Bu yaşadıkların seni yıldırmasın. Daha da hırslı ve güçlü ol. Okuluna asıl. Ne varsa eğitimde var. Kendini geliştir. Sakın genç yaşta, mesleğini eline almadan evlilik falan düşünme. Kendini herkesten korumaya çalış. Hayata diger insanlardan yenik başlamışsın ama bunun seni yıldırmasına izin verme.
 
Öyle gençsin öyle güzel seneler varki önünde geriye dönüp baktığında pişman olacagın hiçbir şeyi yapma (vücuduna zarar verme) üni kazanamamış olmanın hiç önemi yok her sene dene elbet kazanacaksın. Şuan için babanla kalıyorsun sanıyorum halkeğitimn bazı kursları oluyor hem ücretsiz hem kaliteli vakit geçirmen için keyifli olabilir. (Tabi çalışmayı düşünmüyorsan) çalışacaksanda bayan kuaförü gibi işlere bakabilirsin oldukça keyifli vakit geçiyor lisede deneyimlemiştim :) yolun ve bahtın açık olsun
 
Yaşadıklarınız buraya yazmaktan kat kat daha zor eminim.

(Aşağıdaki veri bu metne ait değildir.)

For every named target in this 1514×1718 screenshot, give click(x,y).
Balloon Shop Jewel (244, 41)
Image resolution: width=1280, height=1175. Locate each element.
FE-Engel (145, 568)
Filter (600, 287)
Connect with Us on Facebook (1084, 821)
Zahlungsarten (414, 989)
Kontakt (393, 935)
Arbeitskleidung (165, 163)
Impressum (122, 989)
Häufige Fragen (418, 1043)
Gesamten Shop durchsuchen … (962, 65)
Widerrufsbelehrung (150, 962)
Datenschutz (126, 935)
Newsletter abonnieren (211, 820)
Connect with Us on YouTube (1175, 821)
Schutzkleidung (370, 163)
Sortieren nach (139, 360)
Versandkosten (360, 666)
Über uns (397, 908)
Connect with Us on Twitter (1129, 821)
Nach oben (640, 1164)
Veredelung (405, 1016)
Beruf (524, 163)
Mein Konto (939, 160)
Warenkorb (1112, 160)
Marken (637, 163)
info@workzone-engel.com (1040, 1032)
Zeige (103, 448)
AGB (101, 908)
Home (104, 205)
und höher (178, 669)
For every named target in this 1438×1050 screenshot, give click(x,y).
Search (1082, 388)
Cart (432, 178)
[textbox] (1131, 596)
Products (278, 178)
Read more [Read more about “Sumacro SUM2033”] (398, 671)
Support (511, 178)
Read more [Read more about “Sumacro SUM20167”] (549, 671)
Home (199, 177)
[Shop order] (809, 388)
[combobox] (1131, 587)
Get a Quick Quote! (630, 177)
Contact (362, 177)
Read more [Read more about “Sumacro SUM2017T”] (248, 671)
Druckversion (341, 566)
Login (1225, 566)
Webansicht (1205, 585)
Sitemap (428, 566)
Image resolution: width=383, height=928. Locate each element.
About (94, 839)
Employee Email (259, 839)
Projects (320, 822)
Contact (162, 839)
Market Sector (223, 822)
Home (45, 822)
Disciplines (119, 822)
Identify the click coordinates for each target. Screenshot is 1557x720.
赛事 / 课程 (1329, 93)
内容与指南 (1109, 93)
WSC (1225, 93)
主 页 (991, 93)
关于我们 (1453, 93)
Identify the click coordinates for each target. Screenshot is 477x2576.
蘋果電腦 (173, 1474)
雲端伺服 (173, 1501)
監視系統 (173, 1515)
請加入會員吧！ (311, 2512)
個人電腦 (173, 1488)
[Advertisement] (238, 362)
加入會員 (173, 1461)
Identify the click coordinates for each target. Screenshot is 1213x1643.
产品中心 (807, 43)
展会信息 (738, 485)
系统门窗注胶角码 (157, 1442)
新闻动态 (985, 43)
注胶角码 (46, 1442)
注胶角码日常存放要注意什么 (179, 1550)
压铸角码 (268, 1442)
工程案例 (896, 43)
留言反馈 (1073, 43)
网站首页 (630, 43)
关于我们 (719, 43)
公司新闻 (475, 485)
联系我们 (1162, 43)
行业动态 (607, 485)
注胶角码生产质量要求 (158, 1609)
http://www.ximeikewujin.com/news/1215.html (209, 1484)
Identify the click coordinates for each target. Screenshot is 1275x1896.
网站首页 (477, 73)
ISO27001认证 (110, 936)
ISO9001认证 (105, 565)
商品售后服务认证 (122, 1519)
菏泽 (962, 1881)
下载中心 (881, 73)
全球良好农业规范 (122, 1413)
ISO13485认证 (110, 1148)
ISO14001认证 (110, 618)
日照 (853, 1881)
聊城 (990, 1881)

Bunu bir teselli gibi düşünmeyin. Şuan gülüp eğlenen pek çok insanın geçmiş hayatında pek çok zorluğu vardır. Kiminin daha ağır kiminin daha farklı. Kendinizi bu durumdan hiç çıkamayacakmış gibi düşünmeyin. Her gün yavaş yavaş daha iyi olmak için uyanmaya çalışın. Yaşanan her şeyin bir imtihan olduğunu, güçlendikçe arkada kalacağını düşünerek kendinizi iyi hissetmeye çalışın.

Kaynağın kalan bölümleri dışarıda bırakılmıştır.